• WHAT TO WORK ON
Would you transcribe word for word every line from the one containing "लिए खास बातें*" to the end of the data, both ends included, and leave out the rest?

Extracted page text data
..........

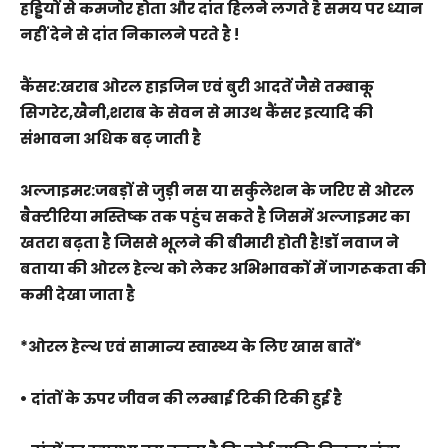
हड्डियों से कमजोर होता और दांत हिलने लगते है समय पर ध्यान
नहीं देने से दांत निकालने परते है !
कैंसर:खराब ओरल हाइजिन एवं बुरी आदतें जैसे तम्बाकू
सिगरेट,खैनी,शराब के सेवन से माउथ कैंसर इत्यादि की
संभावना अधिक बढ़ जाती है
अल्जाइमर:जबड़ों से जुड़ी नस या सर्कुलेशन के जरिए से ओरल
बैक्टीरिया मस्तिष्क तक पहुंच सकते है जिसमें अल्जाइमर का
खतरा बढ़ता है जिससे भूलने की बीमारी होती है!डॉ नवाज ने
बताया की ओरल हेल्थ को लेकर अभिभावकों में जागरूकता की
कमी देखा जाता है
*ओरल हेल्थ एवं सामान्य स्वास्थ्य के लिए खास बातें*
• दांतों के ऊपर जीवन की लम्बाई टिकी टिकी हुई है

..........

• SOLUTION BELOW
*ओरल हेल्थ एवं सामान्य स्वास्थ्य के लिए खास बातें*
• दांतों के ऊपर जीवन की लम्बाई टिकी टिकी हुई है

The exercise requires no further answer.